There are two types of sellers on Amazon. Those that sell shoes, and those that are doing it wrong.
I kid, but in all seriousness, shoes are an awesome opportunity. In my opinion, the category is one of the best selling opportunities on Amazon. First a short story from about a year ago, and then I’ll tell you EXACTLY why they are awesome.
When I was first starting to sell on Amazon, I was in Walmart, and there was an electronic item for sale for 59.99.
I offered the manager $32.50 each, and I bought all 20 of them.
When I posted the encounter on a Facebook sellers’ forum, I remember someone saying, “I would never pay that much for any single item.”
Any time I hear people say things like that it makes me happy. Anything we can do to separate ourselves from other sellers, we should do our best to move forward.
And that is why I sell shoes.
There are several reasons people don’t like selling shoes on Amazon and I would like to take you through them, and tell you why each of these reasons make me like shoes even more.
- Shoes have a high buy cost.Some sellers are hesitant to invest too much in one product, and I don’t blame them. It is risky, especially when you are first starting out. My average buy cost per shoe is probably somewhere around $30, but I have spent as much as $75 on shoes before if the rank, roi, and profit margin justify it. Here’s the great part about shoes having a high buy cost: Because they have a high buy cost, they also have a high Average Selling Price, high Profit Margin, and high Profit per Unit. Sure you are investing quite a bit in one item, but once you build confidence in sourcing shoes, you will come to realize that it is totally worth it.
- Shoes are difficult to source.I will agree with this point, but again, anything we can do to separate ourselves from other sellers, the better off we will be. The reason shoes are tough to source is because there are so many variations, sizes, and there is no rank history. When I was first learning to source shoes, I asked the person teaching me how much the rank meant with shoes. He said, “Not much.” The most important thing when it comes to shoes are the reviews. The rank for a shoe can fluctuate very much on a daily/weekly basis. I have sold shoes with ranks as high as 85k. The reason I felt confident buying them was because of the reviews. Another thing to keep in mind when sourcing shoes is the amount of variations compared to the rank. It sounds odd, but a shoe with 2 variations, and a rank of 30k could very possibly sell more quickly than a shoe with a rank of 5k but 15 variations. That is why shoes are so difficult to source.
- Shoes have a high return rate.No argument here. The return rate on my Amazon Seller account is higher than most. The great thing is, Amazon will usually put those shoes right back in your inventory, and relist them. The majority of people will try on a shoe, realize it doesn’t fit, and send it right back to AZ. There will always be people who take advantage of the system. For instance, I have had a ton of sandals returned lately. My guess is the fact that people are done with them for the summer, and AZ being what it is, the most customer centric business in the world asks no questions and I get stuck with a bunch of sandals. That is what we can the cost of doing business.

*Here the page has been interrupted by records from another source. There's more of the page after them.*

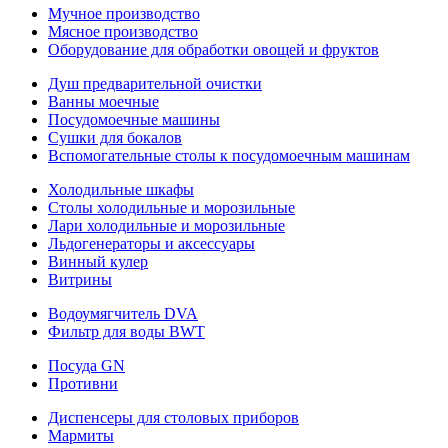
Мучное производство
Мясное производство
Оборудование для обработки овощей и фруктов
Душ предварительной очистки
Ванны моечные
Посудомоечные машины
Сушки для бокалов
Вспомогательные столы к посудомоечным машинам
Холодильные шкафы
Столы холодильные и морозильные
Лари холодильные и морозильные
Льдогенераторы и аксессуары
Винный кулер
Витрины
Водоумягчитель DVA
Фильтр для воды BWT
Посуда GN
Противни
Диспенсеры для столовых приборов
Мармиты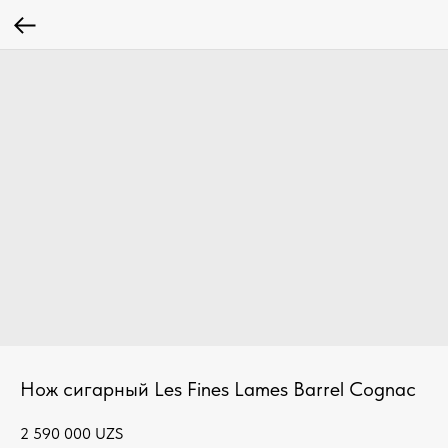
Нож сигарный Les Fines Lames Barrel Cognac
2 590 000
UZS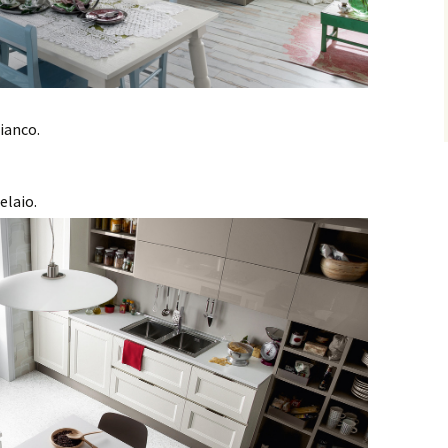
bianco.
elaio.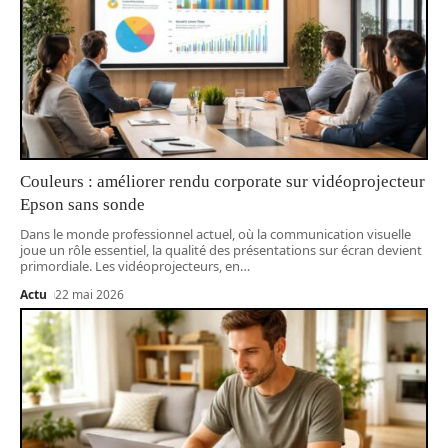
Couleurs : améliorer rendu corporate sur vidéoprojecteur
Epson sans sonde
Dans le monde professionnel actuel, où la communication visuelle
joue un rôle essentiel, la qualité des présentations sur écran devient
primordiale. Les vidéoprojecteurs, en
…
Actu
22 mai 2026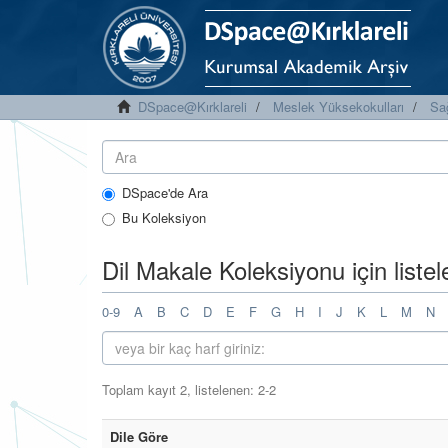
DSpace@Kırklareli
Meslek Yüksekokulları
Sa
DSpace'de Ara
Bu Koleksiyon
Dil Makale Koleksiyonu için liste
0-9
A
B
C
D
E
F
G
H
I
J
K
L
M
N
Toplam kayıt 2, listelenen: 2-2
Dile Göre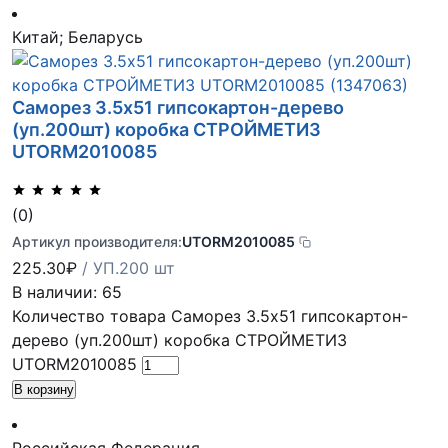
Китай; Беларусь
Саморез 3.5х51 гипсокартон-дерево
(уп.200шт) коробка СТРОЙМЕТИЗ
UTORM2010085
(0)
Артикул производителя:
UTORM2010085
225.30
₽
/ УП.200 шт
В наличии: 65
Количество товара Саморез 3.5х51 гипсокартон-
дерево (уп.200шт) коробка СТРОЙМЕТИЗ
UTORM2010085
В корзину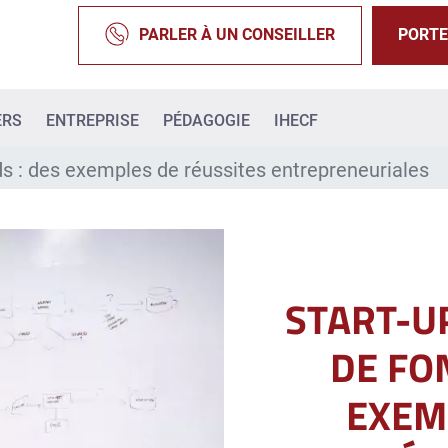
PARLER À UN CONSEILLER
PORTE
ERS
ENTREPRISE
PÉDAGOGIE
IHECF
ds : des exemples de réussites entrepreneuriales
START-U
DE FO
EXEM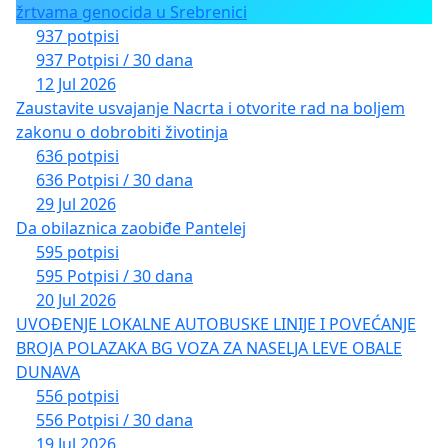
žrtvama genocida u Srebrenici
937 potpisi
937 Potpisi / 30 dana
12 Jul 2026
Zaustavite usvajanje Nacrta i otvorite rad na boljem
zakonu o dobrobiti životinja
636 potpisi
636 Potpisi / 30 dana
29 Jul 2026
Da obilaznica zaobiđe Pantelej
595 potpisi
595 Potpisi / 30 dana
20 Jul 2026
UVOĐENJE LOKALNE AUTOBUSKE LINIJE I POVEĆANJE
BROJA POLAZAKA BG VOZA ZA NASELJA LEVE OBALE
DUNAVA
556 potpisi
556 Potpisi / 30 dana
19 Jul 2026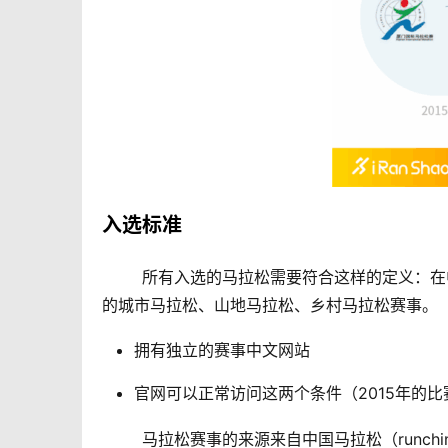
入选标准
	所有入选的马拉松需要符合这样的定义：在中国境内城市举办的全程（42.195公里）及半程（21.0975公里）
的城市马拉松、山地马拉松、乡村马拉松赛事。
拥有独立的赛事中文网站
官网可以正常访问这两个条件（2015年的
	马拉松赛事的来源来自中国马拉松（runchina.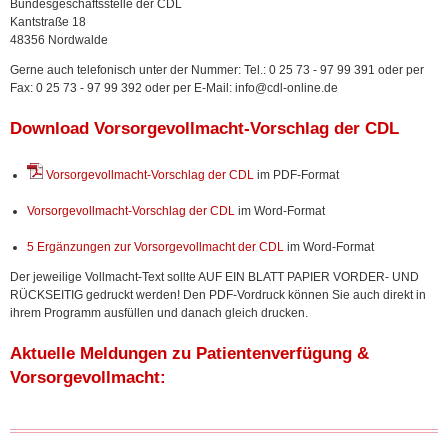
Bundesgeschäftsstelle der CDL
Kantstraße 18
48356 Nordwalde
Gerne auch telefonisch unter der Nummer:
Tel.: 0 25 73 - 97 99 391 oder per
Fax: 0 25 73 - 97 99 392
oder per E-Mail: info@cdl-online.de
Download Vorsorgevollmacht-Vorschlag der CDL
Vorsorgevollmacht-Vorschlag der CDL
im PDF-Format
Vorsorgevollmacht-Vorschlag der CDL
im Word-Format
5 Ergänzungen zur Vorsorgevollmacht der CDL
im Word-Format
Der jeweilige Vollmacht-Text sollte AUF EIN BLATT PAPIER VORDER- UND
RÜCKSEITIG gedruckt werden! Den PDF-Vordruck können Sie auch direkt in
ihrem Programm ausfüllen und danach gleich drucken.
Aktuelle Meldungen zu Patientenverfügung &
Vorsorgevollmacht: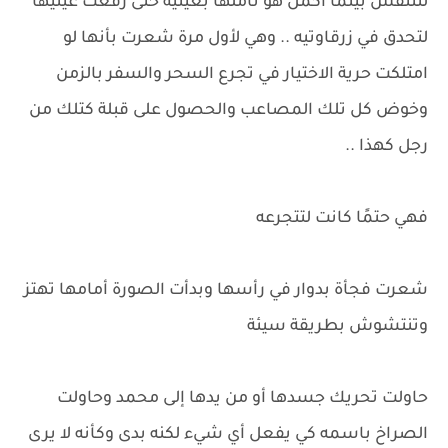
لتتنفس بينما أكمل هو تأملها بعينيه حتى رفعت عينيها
لتحدق في زرقاوتيه .. وهي لأول مرة شعرت بأنها لو
امتلكت حرية الاختيار في تجرع السحر والسفر بالزمن
وخوض كل تلك المصاعب والحصول على قبلة كتلك من
رجل كهذا ..
فهي حتمًا كانت لتتجرعه
شعرت فجأة بدوار في رأسها وبدأت الصورة أمامها تهتز
وتنتشوش بطريقة سيئة
حاولت تحريك جسدها أو من يدها إلى محمد وحاولت
الصراخ باسمه كي يفعل أي شيء لكنه بدى وكأنه لا يرى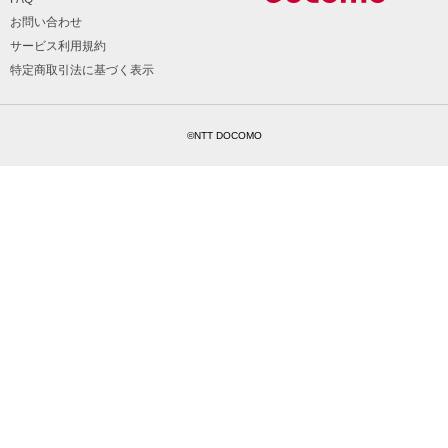
お問い合わせ
サービス利用規約
特定商取引法に基づく表示
©NTT DOCOMO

- Shoes can take a long time to sellAgain, I totally agree. Shoes can take a long time to sell. Some shoes that I thought would move very quickly, didn’t and some that I thought would sit, moved very quickly. For example, I sent in a shoe ranked 75k last week, and as soon as it hit the warehouse, it sold. I was pleasantly surprised. In order to invest a lot in shoes, you need to have a healthy bank roll, and cash flow can be hindered with slow moving products. I will say this again, anything you can do to separate yourself from other sellers the better of you will be. Most people are looking for the low hanging fruit, and shoes are definitely not that.
So…..what’s the point of this blog post?
If you don’t sell shoes, you should consider it.
There are some risks involved with selling shoes, but hopefully I have helped you to realize the benefits that can outweigh the risks.
And I will say again, whatever you can do to separate yourself from other Amazon sellers, the better off you will be.
Thanks, and if you have questions, you can comment here or post in the FBA Master Facebook group and tag me.
Great post Anthony Christenson. What kind of tools are you using to make your buying decisions when sourcing? I almost exclusively buy from lists because my work situation doesn’t leave me much time to source. My two main problems seem to be narrowing down which shoe variations are more likely to sell sooner and how likely will I be able to sell that shoe at a profitable price point? So I’ve using Andy Slamans Variation Pro extension to evaluate review criteria, RevSeller to evaluate price points and reviews, and Keepa to evaluate historical price trends. I’ll admit that I’ve succumbed to some analysis paralysis since using these tools. Before I used to buy a list and just purchase everything on it, but later I realized I was buying a lot of stuff that wasn’t selling.
I’ve had great luck with *some* sorts of shoes, but overall I personally haven’t had much success with shoes, unfortunately. I agree with you on all of your points, but my heretofore limited experience with shoes has cooled my love of sourcing them.